Marovitz, Sanford E. “Herman in the Darbies: Melville’s Dead-Wall Meditations on Readings from Europe in Billy Budd, Sailor,” Essays in Arts & Sciences 32 (Fall 2003): 61–73.
———. “Melville Among the Realists: W. D. Howells and the Writing of Billy Budd,” American Literary Realism 34 (Fall 2001): 29–46.
Melville, Herman. Billy Budd, Sailor (An Inside Narrative), edited by Harrison Hayford and Merton M. Sealts, Jr. Chicago, Ill.: University of Chicago Press, 1962.

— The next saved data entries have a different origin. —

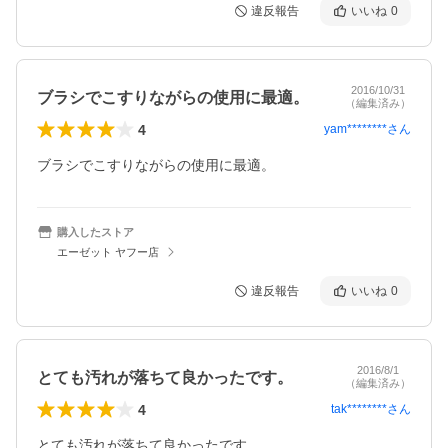
違反報告
いいね
0
2016/10/31
ブラシでこすりながらの使用に最適。
（編集済み）
4
yam********
さん
ブラシでこすりながらの使用に最適。
購入したストア
エーゼット ヤフー店
違反報告
いいね
0
2016/8/1
とても汚れが落ちて良かったです。
（編集済み）
4
tak********
さん
とても汚れが落ちて良かったです。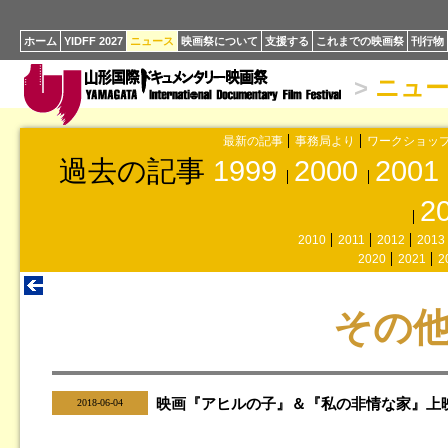
ホーム
YIDFF 2027
ニュース
映画祭について
支援する
これまでの映画祭
刊行物
>
ニュ
最新の記事
事務局より
ワークショッ
過去の記事
1999
2000
2001
2
2010
2011
2012
2013
2020
2021
2
その
|
映画『アヒルの子』＆『私の非情な家』
2018-06-04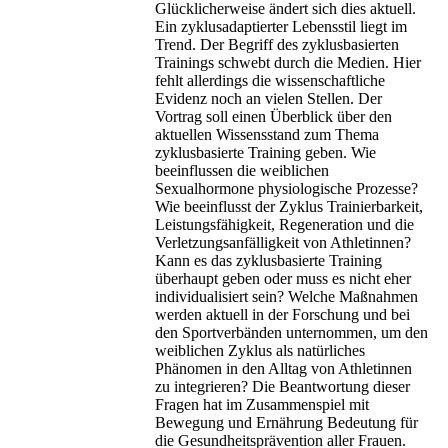
Glücklicherweise ändert sich dies aktuell.
Ein zyklusadaptierter Lebensstil liegt im
Trend. Der Begriff des zyklusbasierten
Trainings schwebt durch die Medien. Hier
fehlt allerdings die wissenschaftliche
Evidenz noch an vielen Stellen. Der
Vortrag soll einen Überblick über den
aktuellen Wissensstand zum Thema
zyklusbasierte Training geben. Wie
beeinflussen die weiblichen
Sexualhormone physiologische Prozesse?
Wie beeinflusst der Zyklus Trainierbarkeit,
Leistungsfähigkeit, Regeneration und die
Verletzungsanfälligkeit von Athletinnen?
Kann es das zyklusbasierte Training
überhaupt geben oder muss es nicht eher
individualisiert sein? Welche Maßnahmen
werden aktuell in der Forschung und bei
den Sportverbänden unternommen, um den
weiblichen Zyklus als natürliches
Phänomen in den Alltag von Athletinnen
zu integrieren? Die Beantwortung dieser
Fragen hat im Zusammenspiel mit
Bewegung und Ernährung Bedeutung für
die Gesundheitsprävention aller Frauen.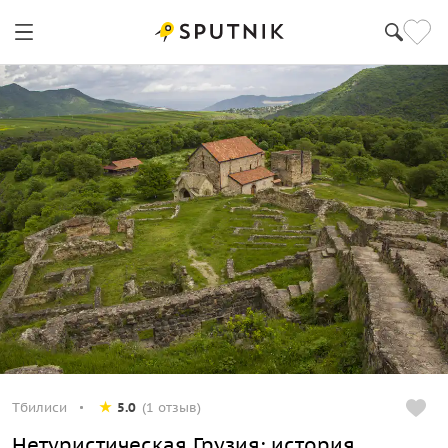
Тбилиси
5.0
(1 отзыв)
Нетуристическая Грузия: история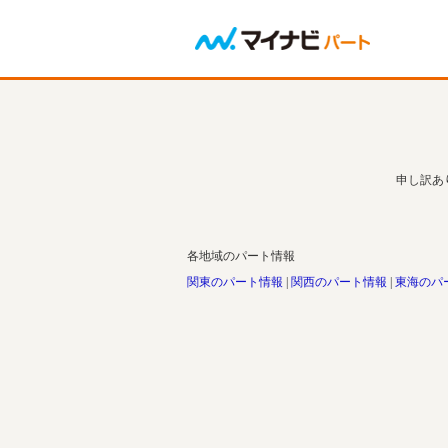
申し訳あ
各地域のパート情報
関東のパート情報
関西のパート情報
東海のパ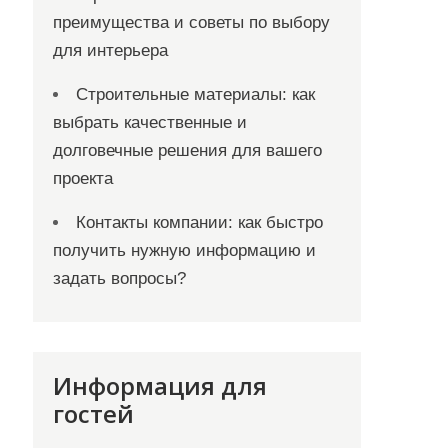
преимущества и советы по выбору
для интерьера
Строительные материалы: как
выбрать качественные и
долговечные решения для вашего
проекта
Контакты компании: как быстро
получить нужную информацию и
задать вопросы?
Информация для
гостей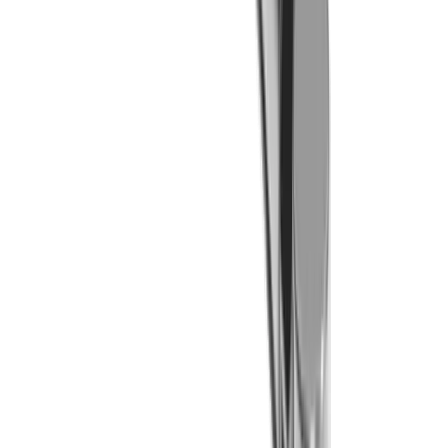
LUB Spannkeil MLU ST IC (STAR)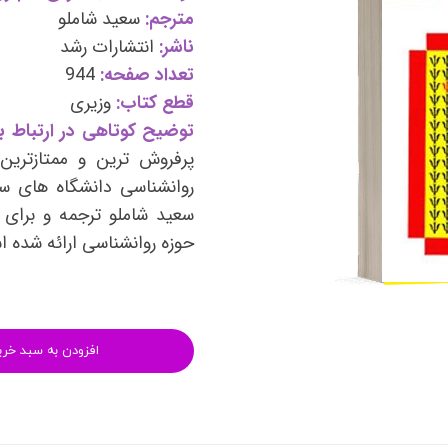
وی
کتب فرزندپروری و تربیت کودک
مترجم:
سعید شاملو
ناشر:
انتشارات رشد
وانبخشی
کتب روانشناسی خانواده
تعداد صفحه:
944
های روانشناسی (تست شخصیت)
کتب فن بیان و سخنوری
قطع کتاب:
وزیری
توضیح کوتاهی در ارتباط با
پرفروش ترین و ممتازتری
روانشناسی دانشگاه های س
سعید شاملو ترجمه و برای ع
حوزه روانشناسی ارائه شده 
افزودن به سبد خری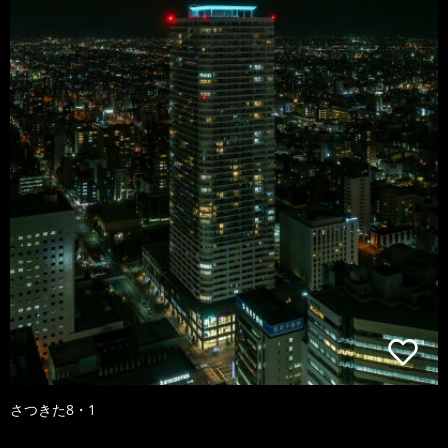
さつきた8・1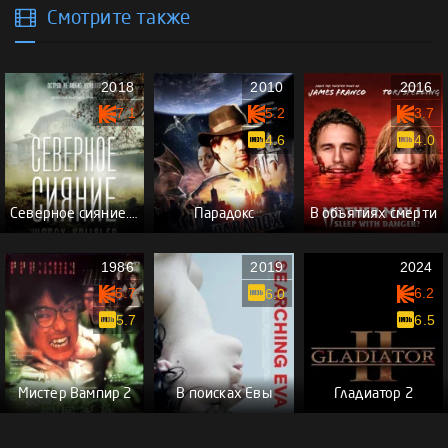
Смотрите также
2018
2010
2016
7.1
5.2
3.7
4.6
4.0
Северное сияние. Шорох крыльев. Фильм третий
Парадокс
В объятиях смерти
1986
2019
2024
5.7
6.2
6.0
5.7
6.5
Мистер Вампир 2
В поисках Евы
Гладиатор 2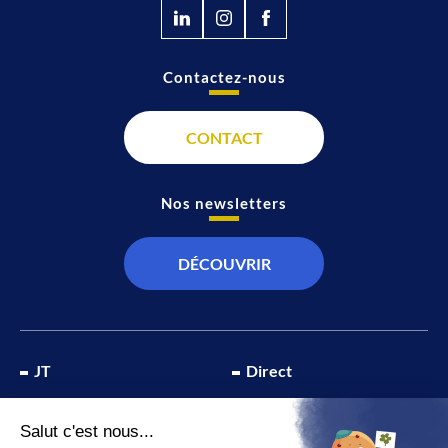
Contactez-nous
CONTACT
Nos newsletters
DÉCOUVRIR
JT
Direct
SOCIÉTÉ
À propos de nous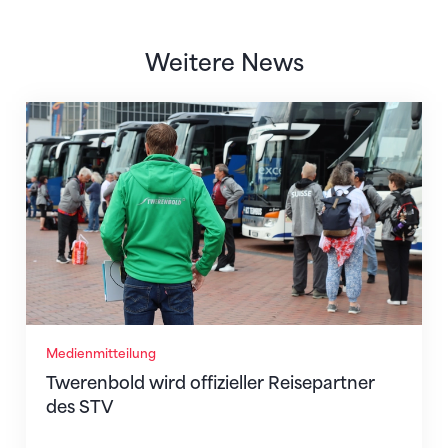
Weitere News
Twerenbold wird offizieller Reisepartner des STV
Medienmitteilung
Twerenbold wird offizieller Reisepartner
des STV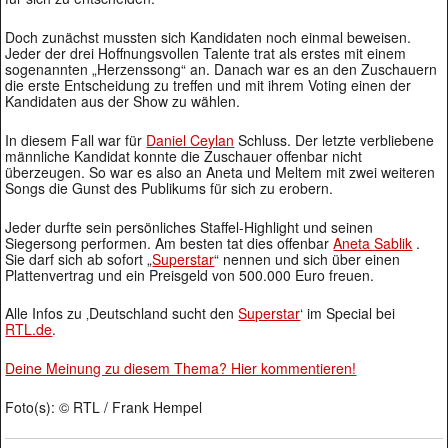
Doch zunächst mussten sich Kandidaten noch einmal beweisen.
Jeder der drei Hoffnungsvollen Talente trat als erstes mit einem
sogenannten „Herzenssong“ an. Danach war es an den Zuschauern
die erste Entscheidung zu treffen und mit ihrem Voting einen der
Kandidaten aus der Show zu wählen.
In diesem Fall war für
Daniel Ceylan
Schluss. Der letzte verbliebene
männliche Kandidat konnte die Zuschauer offenbar nicht
überzeugen. So war es also an Aneta und Meltem mit zwei weiteren
Songs die Gunst des Publikums für sich zu erobern.
Jeder durfte sein persönliches Staffel-Highlight und seinen
Siegersong performen. Am besten tat dies offenbar
Aneta Sablik
.
Sie darf sich ab sofort „
Superstar
“ nennen und sich über einen
Plattenvertrag und ein Preisgeld von 500.000 Euro freuen.
Alle Infos zu ‚Deutschland sucht den
Superstar
‘ im Special bei
RTL.de
.
Deine Meinung zu diesem Thema? Hier kommentieren!
Foto(s): © RTL / Frank Hempel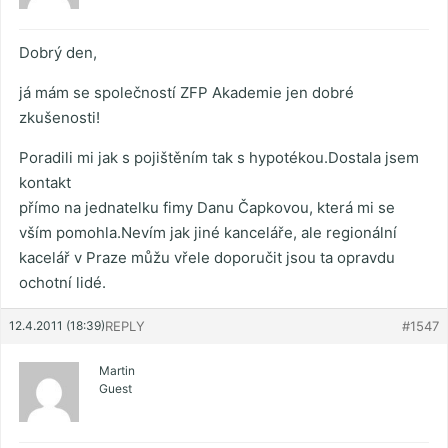
Dobrý den,
já mám se společností ZFP Akademie jen dobré
zkušenosti!
Poradili mi jak s pojištěním tak s hypotékou.Dostala jsem
kontakt
přímo na jednatelku fimy Danu Čapkovou, která mi se
vším pomohla.Nevím jak jiné kanceláře, ale regionální
kacelář v Praze můžu vřele doporučit jsou ta opravdu
ochotní lidé.
12.4.2011 (18:39)
REPLY
#1547
Martin
Guest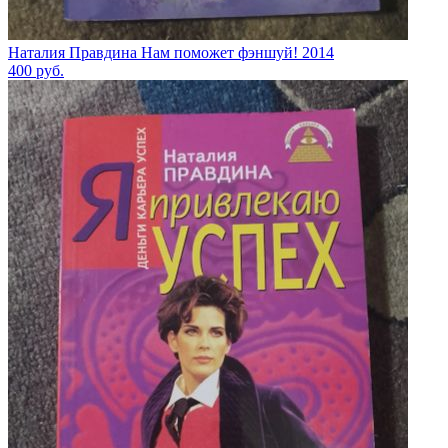
Наталия Правдина Нам поможет фэншуй! 2014
400
руб.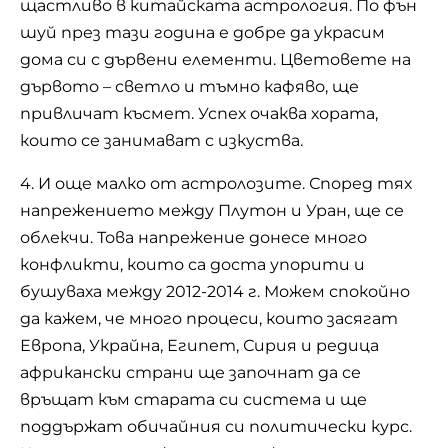
щастливо в китайската астрология. По фън
шуй през тази година е добре да украсим
дома си с дървени елементи. Цветовете на
дървото – светло и тъмно кафяво, ще
привличат късмет. Успех очаква хората,
които се занимават с изкуства.
4. И още малко от астролозите. Според тях
напрежението между Плутон и Уран, ще се
облекчи. Това напрежение донесе много
конфликти, които са доста упорити и
бушуваха между 2012-2014 г. Можем спокойно
да кажем, че много процеси, които засягат
Европа, Украйна, Египет, Сирия и редица
африкански страни ще започнат да се
връщат към старата си система и ще
поддържат обичайния си политически курс.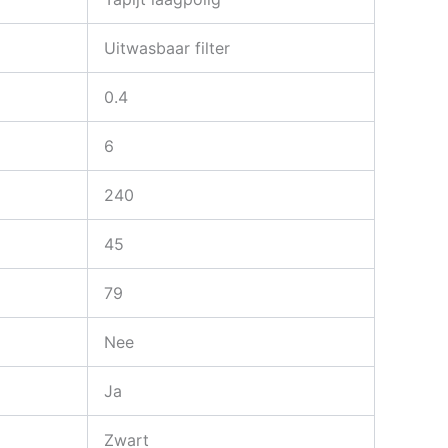
Uitwasbaar filter
0.4
6
240
45
79
Nee
Ja
Zwart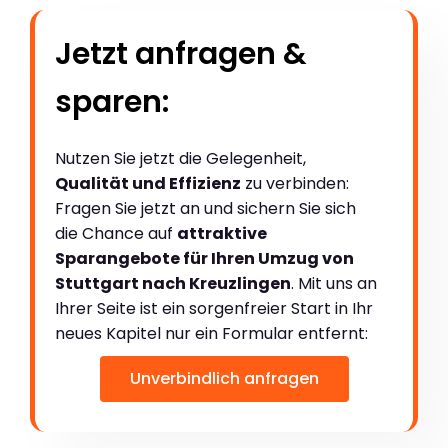
Jetzt anfragen &
sparen:
Nutzen Sie jetzt die Gelegenheit,
Qualität und Effizienz
zu verbinden:
Fragen Sie jetzt an und sichern Sie sich
die Chance auf
attraktive
Sparangebote für Ihren Umzug von
Stuttgart nach Kreuzlingen
. Mit uns an
Ihrer Seite ist ein sorgenfreier Start in Ihr
neues Kapitel nur ein Formular entfernt:
Unverbindlich anfragen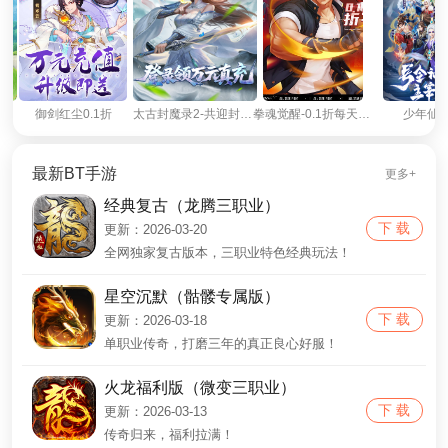
御剑红尘0.1折
太古封魔录2-共迎封魔时代
拳魂觉醒-0.1折每天送代金券
少年仙界
最新BT手游
更多+
经典复古（龙腾三职业）
下 载
更新：2026-03-20
全网独家复古版本，三职业特色经典玩法！
星空沉默（骷髅专属版）
下 载
更新：2026-03-18
单职业传奇，打磨三年的真正良心好服！
火龙福利版（微变三职业）
下 载
更新：2026-03-13
传奇归来，福利拉满！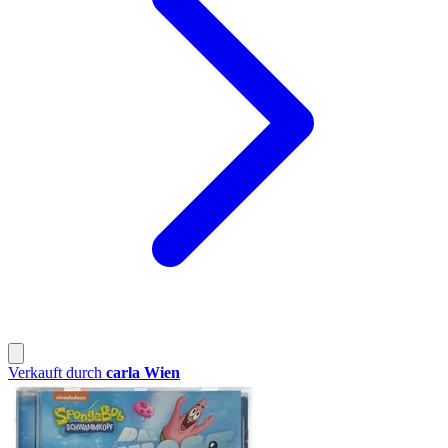
Verkauft durch
carla Wien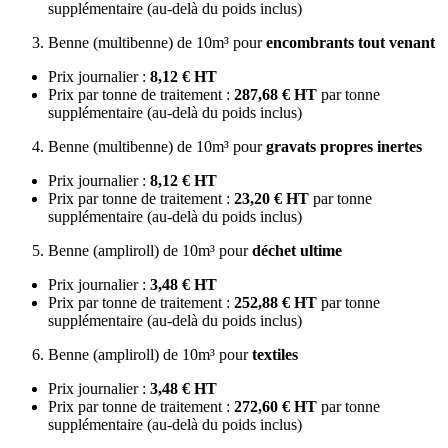
supplémentaire (au-delà du poids inclus)
Benne (multibenne) de 10m³ pour
encombrants tout venant
Prix journalier :
8,12 € HT
Prix par tonne de traitement :
287,68 € HT
par tonne
supplémentaire (au-delà du poids inclus)
Benne (multibenne) de 10m³ pour
gravats propres inertes
Prix journalier :
8,12 € HT
Prix par tonne de traitement :
23,20 € HT
par tonne
supplémentaire (au-delà du poids inclus)
Benne (ampliroll) de 10m³ pour
déchet ultime
Prix journalier :
3,48 € HT
Prix par tonne de traitement :
252,88 € HT
par tonne
supplémentaire (au-delà du poids inclus)
Benne (ampliroll) de 10m³ pour
textiles
Prix journalier :
3,48 € HT
Prix par tonne de traitement :
272,60 € HT
par tonne
supplémentaire (au-delà du poids inclus)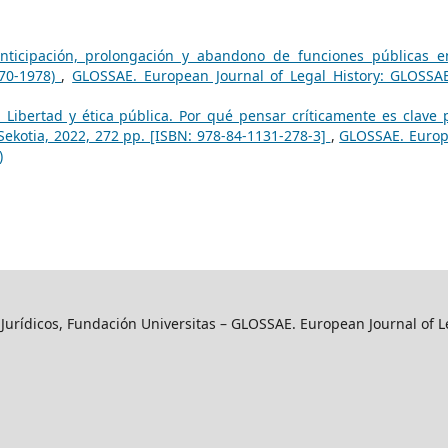
anticipación, prolongación y abandono de funciones públicas e
870-1978)
,
GLOSSAE. European Journal of Legal History: GLOSSA
, Libertad y ética pública. Por qué pensar críticamente es clave 
Sekotia, 2022, 272 pp. [ISBN: 978-84-1131-278-3]
,
GLOSSAE. Euro
)
y Jurídicos, Fundación Universitas – GLOSSAE. European Journal of L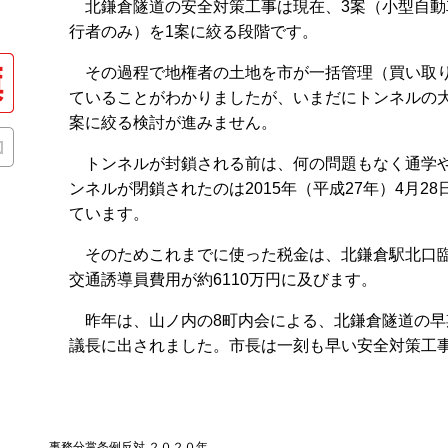
北鎌倉隧道の安全対策工事は現在、3案（小型自動
行者のみ）を1案に絞る段階です。
その過程で地権者の土地を市が一括管理（買い取り
ていることがわかりましたが、いまだにトンネルの
案に絞る検討が進みません。
トンネルが封鎖される前は、何の問題もなく通学や
ンネルが閉鎖されたのは2015年（平成27年）4月2
ています。
そのためこれまでに使った税金は、北鎌倉駅北口臨時
交通誘導員費用が約6110万円に及びます。
昨年は、山ノ内の8町内会による、北鎌倉隧道の早
議長に出されました。市長は一刻も早い安全対策工
事務分掌条例反対 ２０２０年...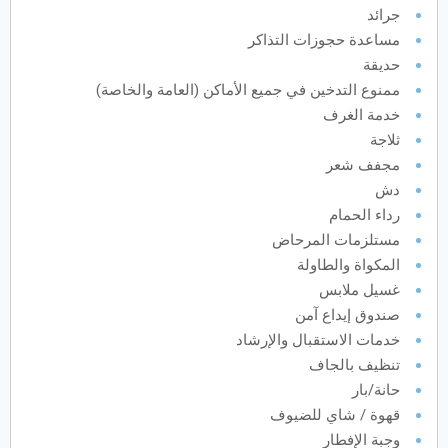
جرائد
يونيو
2027
مساعدة حجوزات التذاكر
حديقة
الأحد
الاثنين
الثلاثاء
الأربعاء
الخميس
الجمعة
السبت
ح
ن
ث
ر
خ
ج
س
ممنوع التدخين في جميع الأماكن (العامة والخاصة)
خدمة الغرف
ثلاجة
يوليو
2027
مجفف شعر
دش
الأحد
الاثنين
الثلاثاء
الأربعاء
الخميس
الجمعة
السبت
ح
ن
ث
ر
خ
ج
س
رداء الحمام
مستلزمات المرحاض
أغسطس
2027
المكواة والطاولة
غسيل ملابس
الأحد
الاثنين
الثلاثاء
الأربعاء
الخميس
الجمعة
السبت
ح
ن
ث
ر
خ
ج
س
صندوق إيداع آمن
خدمات الاستقبال والإرشاد
سبتمبر
2027
تنظيف بالجاف
حانة/بار
الأحد
الاثنين
الثلاثاء
الأربعاء
الخميس
الجمعة
السبت
ح
ن
ث
ر
خ
ج
س
قهوة / شاي للضيوف
وجبة الإفطار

Milder, Robert, ed. Critical Essays on Melville’s Billy Budd, Sailor. Boston: G. K. Hall, 1989.
Parker, Hershel. Reading Billy Budd. Evanston, Ill.: Northwestern University Press, 1990.
Sealts, Merton M., Jr. “Innocence and Infamy: Billy Budd, Sailor,” In A Companion to Melville Studies, edited by John Bryant, 407–430. Westport, Conn.: Greenwood Press, 1986.
Stafford, William T., ed. Melville’s Billy Budd and the Critics, 2nd ed. Belmont, Calif.: Wadsworth, 1968.